Part. 1 「休日・休暇のマネジメント」~勤務表づくりで大事なこと
◇60分(講義30分・質疑応答30分)
Part. 2 「労働時間のマネジメント」~時間外の取扱いと時間管理の意識づけ
◇60分(講義30分・質疑応答30分)
Part. 3 「その他の課題」~子育て支援、ハラスメント対応、副業など
◇50分(講義25分・質疑応答25分)
例えば、Part 1「休日・休暇のマネジメント」では、アンケート結果より、「公平な勤務表とは」が主題となり、「休みの不公平感をどう解消するか」、「希望休が重なる、どこまで希望を聞くか」についてディスカッションしました。看護職場では普遍的かつ難しいテーマでもあるのですが、主な意見をピックアップしてみます。
『年休取得に差がある。主張した者が多く取得できる傾向があり、他のスタッフとの差が出てしまう。今現在特にスタッフからの不満はないが平均的に消化できるようにしたい。』
『休み希望で年休や公休を指定してくるスタッフがいる。今は一部のスタッフしかいないため対応可能としていますが、全員となると勤務表作成に支障が出てくるため、どのように対応するのが望ましいのか。年休の考え方、扱い方、スタッフとの交渉の仕方など、考えるヒントとなる知識を得たい。』
『4週8休の中で、8日前後の休み希望を入力してくるスタッフがいる。「権利」と「義務」の話になることが多く「義務」をどこまで強く主張して良いか悩む。』
『仕事へのモチベーションや体調管理のためにもできる限り希望休を叶えたいが、不公平感を感じたり、公平性が保てなくなるのではないかと悩んでいる。例えば、自己の部署経験年数から土日祝日は当直にあたらないことを見越し、月曜日もしくは金曜日に年休を希望し連休とす、特定のスタッフが毎月、土日祝に希望休を入力するなど。』
この病院の看護部では、「休みの希望は3日まで」といった勤務希望の制限を設けていないということなので、師長さんたちがシフトワークで日々ご苦労されている様子が伺えます。

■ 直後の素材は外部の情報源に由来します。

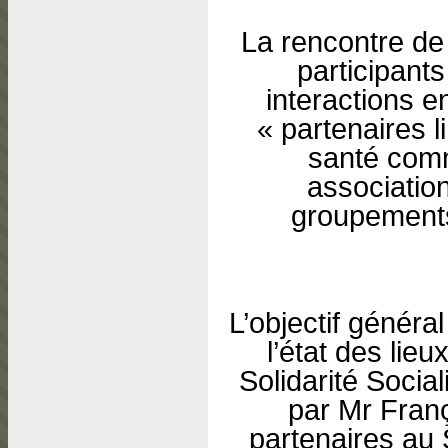
La rencontre de
participants
interactions e
« partenaires l
santé com
associatio
groupements
L’objectif général
l’état des lieu
Solidarité Soci
par Mr Fran
partenaires au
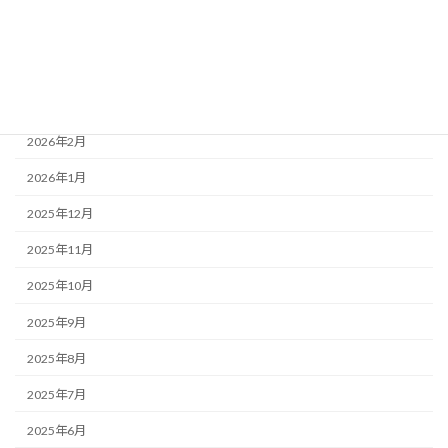
2026年5月
2026年4月
2026年3月
2026年2月
2026年1月
2025年12月
2025年11月
2025年10月
2025年9月
2025年8月
2025年7月
2025年6月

勤務表づくりで大事なことは、まずは患者の安全・安心を守ること。スタッフが身体的にも精神的にも健康な状態で看護実践ができるよう調整し、力量に偏りがないように留意する……。なのですが、正論ばかり伝えてもスタッフのモチベーションは上がりません。とある看護師応援サイトの調査でも、「シフトが出たとき、最初に何をチェックする?」というアンケートで、断トツの1位が「希望が通ているか」(63%)という結果でした。
「みんな平等」は作る側の自己満足?
勤務表作成においてスタッフの希望をとる場合、「休みの希望」をとるケースと「勤務の希望」を取るケースがあります。前者の場合、「休み希望は月2日まで」とし希望は100%通すという看護部もあり、これなら一定の公平感はあります。後者の場合、「夜勤希望も含めて月5日まで(うち休み希望は3日まで)」といった複合型のケースもあります。

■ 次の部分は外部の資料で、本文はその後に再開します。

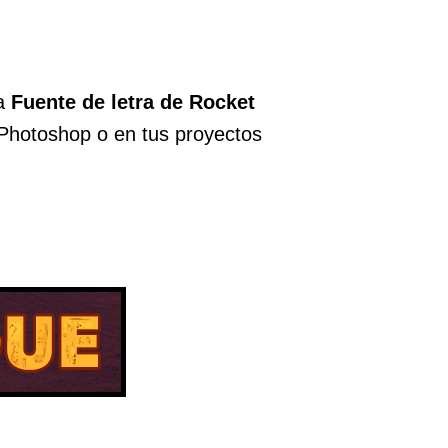
La
Fuente de letra de Rocket
, Photoshop o en tus proyectos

休みではなく「勤務の希望」をとる場合であっても、師長さんアンケートにあるように、「土日祝日は当直にあたらないことを見越し、月曜日もしくは金曜日に年休を希望し連休とし、特定のスタッフが毎月、土日祝に希望休を入力する」といったスタッフはどこにでもいます。私の顧問先病院の看護部でも「勤務の希望」をとりますが、「明け+公休」となることを見越して、土日が休みになるように夜勤の希望を入れてくるスタッフもいるようですが、これは仕方のないことです。
勤務表への希望はスタッフそれぞれ。スタッフの年齢やライフスタイルによって勤務に求めることも違います。子育てなどライフステージによって優先すべきものが変わるのですからそれは当然のこと。長期休暇が欲しいスタッフもいれば短期休日の回数増を望むスタッフもいます。土日よりも平日に休みが欲しいスタッフもいて、それぞれのニーズを把握しておくことが大事でしょう。

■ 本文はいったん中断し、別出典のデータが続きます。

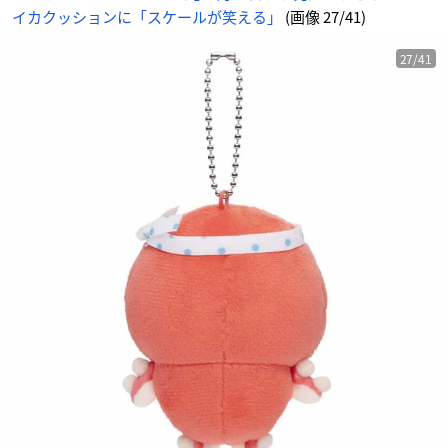
イカクッションに「スケールが笑える」
(画像 27/41)
27/41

『「みんな平等」はスタッフの満足ではなく、作る側の自己満足では』。親交のあるとある病院の看護部長さんが以前おしゃっていた言葉を思い出します。
このほか、Part 2「労働時間のマネジメント」では、スタッフへの時間管理の意識づけ、委員会や看護研究、自己研鑽について師長さんたちとディスカッションをしましたが、かなりヘビーな、そして講師としても有意義な3時間半となりました。